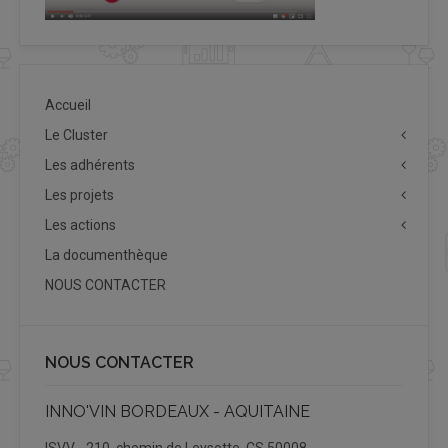
Accueil
Le Cluster
Les adhérents
Les projets
Les actions
La documenthèque
NOUS CONTACTER
NOUS CONTACTER
INNO'VIN BORDEAUX - AQUITAINE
********
• _Activity_: Your answer must be the line containing "La documenthèque" and every line after it through the end of the records above, reproduced exactly and alone.

• _Task result_:
La documenthèque
NOUS CONTACTER
NOUS CONTACTER
INNO'VIN BORDEAUX - AQUITAINE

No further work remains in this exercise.